One thing in my study of languages that has always fascinated me is the way that different languages name days on the Western calendar, especially when they adapt it to a locality that had a different system for structuring time before its introduction. In Japanese, the days of the week correspond to the sun, moon (日Sunday and 月Monday) and then the five East Asian traditional elements (火Fire/Tuesday, 水Water/Wednesday, 木Wood/Thursday, 金Metal/Gold/Friday, and 土Earth/Saturday.) In other languages, they may use names for old astrological stars, or sometimes simple numbers.

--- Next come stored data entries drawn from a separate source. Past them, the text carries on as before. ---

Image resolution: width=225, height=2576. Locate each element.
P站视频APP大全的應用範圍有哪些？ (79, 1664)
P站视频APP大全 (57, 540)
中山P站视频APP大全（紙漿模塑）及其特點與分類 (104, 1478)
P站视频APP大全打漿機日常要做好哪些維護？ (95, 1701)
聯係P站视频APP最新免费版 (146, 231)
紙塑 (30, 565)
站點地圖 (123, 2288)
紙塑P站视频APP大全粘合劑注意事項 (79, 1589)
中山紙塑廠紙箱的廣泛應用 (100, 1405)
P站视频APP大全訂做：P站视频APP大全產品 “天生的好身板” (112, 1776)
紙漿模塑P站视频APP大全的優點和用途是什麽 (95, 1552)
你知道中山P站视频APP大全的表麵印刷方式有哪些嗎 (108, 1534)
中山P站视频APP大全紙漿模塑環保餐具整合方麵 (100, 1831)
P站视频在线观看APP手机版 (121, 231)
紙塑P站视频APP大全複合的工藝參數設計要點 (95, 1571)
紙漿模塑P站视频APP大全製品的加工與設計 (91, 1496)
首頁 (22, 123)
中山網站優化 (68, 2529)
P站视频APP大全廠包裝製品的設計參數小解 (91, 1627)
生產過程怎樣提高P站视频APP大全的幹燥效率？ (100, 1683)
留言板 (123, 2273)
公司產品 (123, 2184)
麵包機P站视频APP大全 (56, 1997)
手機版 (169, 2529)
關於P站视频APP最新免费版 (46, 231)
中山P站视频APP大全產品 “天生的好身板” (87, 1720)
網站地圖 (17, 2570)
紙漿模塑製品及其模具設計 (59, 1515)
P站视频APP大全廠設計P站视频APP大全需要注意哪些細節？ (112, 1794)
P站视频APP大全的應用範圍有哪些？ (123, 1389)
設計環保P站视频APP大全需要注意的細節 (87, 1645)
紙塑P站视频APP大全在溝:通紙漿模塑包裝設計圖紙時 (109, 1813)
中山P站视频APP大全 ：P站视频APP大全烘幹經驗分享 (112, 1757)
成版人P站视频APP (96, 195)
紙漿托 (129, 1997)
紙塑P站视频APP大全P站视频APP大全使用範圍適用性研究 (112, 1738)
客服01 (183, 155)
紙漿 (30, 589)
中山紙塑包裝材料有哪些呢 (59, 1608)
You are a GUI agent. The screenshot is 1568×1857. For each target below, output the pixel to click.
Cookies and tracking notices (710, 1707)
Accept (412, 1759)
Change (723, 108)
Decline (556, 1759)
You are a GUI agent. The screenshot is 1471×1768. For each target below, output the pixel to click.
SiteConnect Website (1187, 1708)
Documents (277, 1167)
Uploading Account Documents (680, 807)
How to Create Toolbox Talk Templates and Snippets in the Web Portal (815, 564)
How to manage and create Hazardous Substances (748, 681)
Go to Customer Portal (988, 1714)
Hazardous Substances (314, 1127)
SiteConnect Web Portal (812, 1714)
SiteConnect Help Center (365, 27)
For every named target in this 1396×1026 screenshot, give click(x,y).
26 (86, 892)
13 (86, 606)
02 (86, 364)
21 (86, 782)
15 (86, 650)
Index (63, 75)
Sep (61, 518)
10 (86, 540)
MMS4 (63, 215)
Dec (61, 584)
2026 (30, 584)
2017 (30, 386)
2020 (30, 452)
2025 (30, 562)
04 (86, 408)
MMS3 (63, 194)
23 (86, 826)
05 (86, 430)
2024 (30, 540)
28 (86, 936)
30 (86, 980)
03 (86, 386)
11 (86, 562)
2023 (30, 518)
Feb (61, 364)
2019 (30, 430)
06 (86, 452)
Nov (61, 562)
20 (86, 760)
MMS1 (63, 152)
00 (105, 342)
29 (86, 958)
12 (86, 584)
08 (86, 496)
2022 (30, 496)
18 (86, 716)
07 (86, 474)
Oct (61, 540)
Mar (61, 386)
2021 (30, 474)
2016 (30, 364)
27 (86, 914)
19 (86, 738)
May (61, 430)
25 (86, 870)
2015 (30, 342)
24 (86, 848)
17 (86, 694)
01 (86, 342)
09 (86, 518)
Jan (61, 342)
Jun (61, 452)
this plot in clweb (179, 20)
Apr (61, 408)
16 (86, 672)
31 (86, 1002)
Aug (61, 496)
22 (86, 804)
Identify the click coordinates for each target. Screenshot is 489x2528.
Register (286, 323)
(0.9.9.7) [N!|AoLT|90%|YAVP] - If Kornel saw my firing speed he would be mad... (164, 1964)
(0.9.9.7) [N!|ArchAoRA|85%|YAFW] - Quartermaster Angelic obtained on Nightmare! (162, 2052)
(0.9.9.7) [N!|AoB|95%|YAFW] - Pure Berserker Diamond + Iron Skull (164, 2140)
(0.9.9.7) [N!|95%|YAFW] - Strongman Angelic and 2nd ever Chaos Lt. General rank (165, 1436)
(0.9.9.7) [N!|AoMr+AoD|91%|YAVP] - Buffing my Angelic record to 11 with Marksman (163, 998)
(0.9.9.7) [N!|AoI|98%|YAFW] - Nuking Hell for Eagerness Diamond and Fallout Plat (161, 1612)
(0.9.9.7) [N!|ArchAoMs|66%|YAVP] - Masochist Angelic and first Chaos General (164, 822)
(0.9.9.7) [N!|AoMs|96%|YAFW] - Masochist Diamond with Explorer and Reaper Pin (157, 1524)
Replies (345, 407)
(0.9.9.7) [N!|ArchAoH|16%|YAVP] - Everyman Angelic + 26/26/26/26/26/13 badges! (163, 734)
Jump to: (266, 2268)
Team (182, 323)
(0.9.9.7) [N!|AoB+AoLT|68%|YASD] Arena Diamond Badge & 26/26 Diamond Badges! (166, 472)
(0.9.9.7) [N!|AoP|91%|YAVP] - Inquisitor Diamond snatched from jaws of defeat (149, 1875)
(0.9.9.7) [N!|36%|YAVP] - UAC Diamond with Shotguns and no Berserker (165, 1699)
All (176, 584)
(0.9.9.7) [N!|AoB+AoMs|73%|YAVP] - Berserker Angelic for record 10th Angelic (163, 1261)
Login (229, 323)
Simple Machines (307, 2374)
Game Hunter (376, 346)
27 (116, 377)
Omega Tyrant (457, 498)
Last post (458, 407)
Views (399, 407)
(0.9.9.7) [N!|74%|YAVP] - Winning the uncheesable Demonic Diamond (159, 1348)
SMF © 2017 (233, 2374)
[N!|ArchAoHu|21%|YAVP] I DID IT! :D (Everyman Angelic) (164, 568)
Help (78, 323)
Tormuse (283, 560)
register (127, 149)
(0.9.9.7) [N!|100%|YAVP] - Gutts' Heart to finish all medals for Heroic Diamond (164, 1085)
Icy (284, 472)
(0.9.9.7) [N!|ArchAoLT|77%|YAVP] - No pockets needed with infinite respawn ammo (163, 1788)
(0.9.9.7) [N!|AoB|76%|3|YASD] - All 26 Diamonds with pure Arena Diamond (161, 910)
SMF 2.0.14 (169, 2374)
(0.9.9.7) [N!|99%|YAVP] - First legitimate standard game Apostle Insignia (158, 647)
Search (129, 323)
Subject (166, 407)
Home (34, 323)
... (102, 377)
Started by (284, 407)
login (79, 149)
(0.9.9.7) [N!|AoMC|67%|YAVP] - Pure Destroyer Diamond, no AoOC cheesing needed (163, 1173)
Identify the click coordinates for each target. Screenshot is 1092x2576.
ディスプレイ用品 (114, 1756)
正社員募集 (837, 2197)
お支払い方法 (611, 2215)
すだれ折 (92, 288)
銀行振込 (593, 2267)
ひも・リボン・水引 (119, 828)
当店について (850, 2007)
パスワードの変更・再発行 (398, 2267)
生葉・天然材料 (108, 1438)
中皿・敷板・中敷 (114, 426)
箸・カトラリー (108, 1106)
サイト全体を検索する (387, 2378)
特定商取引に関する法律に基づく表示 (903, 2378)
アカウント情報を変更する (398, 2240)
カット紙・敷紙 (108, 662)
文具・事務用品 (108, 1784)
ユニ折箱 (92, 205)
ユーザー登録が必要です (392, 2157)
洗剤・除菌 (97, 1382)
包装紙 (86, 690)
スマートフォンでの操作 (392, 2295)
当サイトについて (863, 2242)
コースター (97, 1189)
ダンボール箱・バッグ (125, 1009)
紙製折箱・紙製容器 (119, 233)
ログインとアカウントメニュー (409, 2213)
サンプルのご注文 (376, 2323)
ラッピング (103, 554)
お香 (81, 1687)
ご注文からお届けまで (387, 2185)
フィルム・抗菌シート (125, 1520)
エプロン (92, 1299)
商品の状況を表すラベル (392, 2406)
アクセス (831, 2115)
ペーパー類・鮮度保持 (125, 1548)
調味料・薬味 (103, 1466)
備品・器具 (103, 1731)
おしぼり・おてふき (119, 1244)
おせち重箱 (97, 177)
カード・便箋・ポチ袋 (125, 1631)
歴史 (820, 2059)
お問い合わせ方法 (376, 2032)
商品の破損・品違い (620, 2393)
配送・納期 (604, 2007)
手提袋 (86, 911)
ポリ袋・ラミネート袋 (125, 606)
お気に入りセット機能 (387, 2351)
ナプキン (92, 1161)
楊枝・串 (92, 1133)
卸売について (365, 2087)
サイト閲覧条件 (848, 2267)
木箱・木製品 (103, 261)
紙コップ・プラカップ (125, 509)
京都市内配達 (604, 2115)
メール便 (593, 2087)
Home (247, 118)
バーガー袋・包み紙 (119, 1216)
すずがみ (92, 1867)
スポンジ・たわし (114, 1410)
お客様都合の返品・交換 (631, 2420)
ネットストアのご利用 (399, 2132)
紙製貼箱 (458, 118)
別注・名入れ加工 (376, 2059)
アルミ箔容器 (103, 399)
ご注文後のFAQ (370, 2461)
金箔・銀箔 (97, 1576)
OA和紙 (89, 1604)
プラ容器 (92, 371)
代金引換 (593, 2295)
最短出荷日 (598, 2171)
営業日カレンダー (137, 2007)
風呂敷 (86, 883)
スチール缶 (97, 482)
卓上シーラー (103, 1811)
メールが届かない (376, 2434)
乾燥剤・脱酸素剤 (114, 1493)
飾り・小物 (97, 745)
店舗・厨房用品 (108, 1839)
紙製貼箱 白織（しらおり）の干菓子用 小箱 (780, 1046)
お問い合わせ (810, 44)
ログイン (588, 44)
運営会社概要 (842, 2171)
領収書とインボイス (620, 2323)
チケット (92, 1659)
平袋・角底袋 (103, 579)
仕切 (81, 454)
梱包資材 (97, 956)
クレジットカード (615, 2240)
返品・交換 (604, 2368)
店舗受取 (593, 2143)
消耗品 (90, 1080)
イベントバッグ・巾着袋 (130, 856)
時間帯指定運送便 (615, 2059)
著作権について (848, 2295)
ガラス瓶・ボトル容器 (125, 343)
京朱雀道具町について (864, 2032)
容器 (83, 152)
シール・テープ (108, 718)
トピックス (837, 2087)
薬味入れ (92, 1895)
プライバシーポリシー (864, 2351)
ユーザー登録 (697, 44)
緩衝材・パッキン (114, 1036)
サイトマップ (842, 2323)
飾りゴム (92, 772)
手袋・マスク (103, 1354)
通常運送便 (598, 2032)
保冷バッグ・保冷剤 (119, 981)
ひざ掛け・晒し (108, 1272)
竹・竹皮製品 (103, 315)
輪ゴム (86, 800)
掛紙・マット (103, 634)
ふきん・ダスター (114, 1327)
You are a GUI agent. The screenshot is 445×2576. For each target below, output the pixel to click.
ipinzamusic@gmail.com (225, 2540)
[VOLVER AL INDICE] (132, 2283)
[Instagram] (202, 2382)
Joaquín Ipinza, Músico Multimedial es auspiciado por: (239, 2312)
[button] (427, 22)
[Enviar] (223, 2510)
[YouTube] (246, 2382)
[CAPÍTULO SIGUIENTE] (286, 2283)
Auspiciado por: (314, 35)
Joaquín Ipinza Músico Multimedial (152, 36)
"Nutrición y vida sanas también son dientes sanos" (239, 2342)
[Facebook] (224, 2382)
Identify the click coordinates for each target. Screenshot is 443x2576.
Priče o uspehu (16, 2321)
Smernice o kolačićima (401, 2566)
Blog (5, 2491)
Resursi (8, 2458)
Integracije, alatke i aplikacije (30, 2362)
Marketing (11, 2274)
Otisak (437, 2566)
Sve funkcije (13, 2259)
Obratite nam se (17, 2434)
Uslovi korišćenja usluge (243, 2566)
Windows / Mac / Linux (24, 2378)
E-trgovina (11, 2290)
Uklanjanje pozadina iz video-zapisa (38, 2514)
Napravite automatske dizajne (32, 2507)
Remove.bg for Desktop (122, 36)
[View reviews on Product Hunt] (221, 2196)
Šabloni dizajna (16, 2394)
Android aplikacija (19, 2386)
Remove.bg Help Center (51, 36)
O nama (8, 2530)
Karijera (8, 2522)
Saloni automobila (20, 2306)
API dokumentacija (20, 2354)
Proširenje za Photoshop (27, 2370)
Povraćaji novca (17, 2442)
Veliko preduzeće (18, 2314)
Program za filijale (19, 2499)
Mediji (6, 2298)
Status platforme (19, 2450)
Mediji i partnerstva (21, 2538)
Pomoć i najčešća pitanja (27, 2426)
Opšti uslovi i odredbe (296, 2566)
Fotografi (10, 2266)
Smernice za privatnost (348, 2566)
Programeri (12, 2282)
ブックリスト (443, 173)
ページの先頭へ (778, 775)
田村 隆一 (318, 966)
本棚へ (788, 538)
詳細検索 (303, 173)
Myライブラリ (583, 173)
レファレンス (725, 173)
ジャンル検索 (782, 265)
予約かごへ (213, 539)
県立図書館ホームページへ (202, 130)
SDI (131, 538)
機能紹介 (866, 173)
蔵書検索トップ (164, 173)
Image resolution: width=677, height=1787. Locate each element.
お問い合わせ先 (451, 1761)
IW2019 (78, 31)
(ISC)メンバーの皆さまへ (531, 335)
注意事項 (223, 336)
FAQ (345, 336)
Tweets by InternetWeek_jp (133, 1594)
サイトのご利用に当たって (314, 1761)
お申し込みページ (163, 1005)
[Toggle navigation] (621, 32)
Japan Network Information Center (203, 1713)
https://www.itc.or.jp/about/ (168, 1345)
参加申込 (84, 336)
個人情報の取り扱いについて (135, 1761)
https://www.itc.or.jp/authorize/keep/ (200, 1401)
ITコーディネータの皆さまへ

Even within European languages the pantheons shift between Northern and Southern Europe, and possibly even more in other languages of the continent. So Sunday is the “Lord’s day”, possibly linked as much to Sol Invictus as to Christianity, Monday is the moon’s day, Tuesday is the god of war’s day, Wednesday is the all-father god’s day, etc etc… the role of the god or natural feature is similar between the two language regions, but the names and traits are subtly different.
That was, in fact, not what I had planned to write about today. I have not yet even had the time to write on my current story. Nonetheless, it seemed like an interesting topic.
On the writing front, I will probably have to satisfy myself with a few sentences at best. It is already bedtime, and I have not yet put down a single line besides this blog post.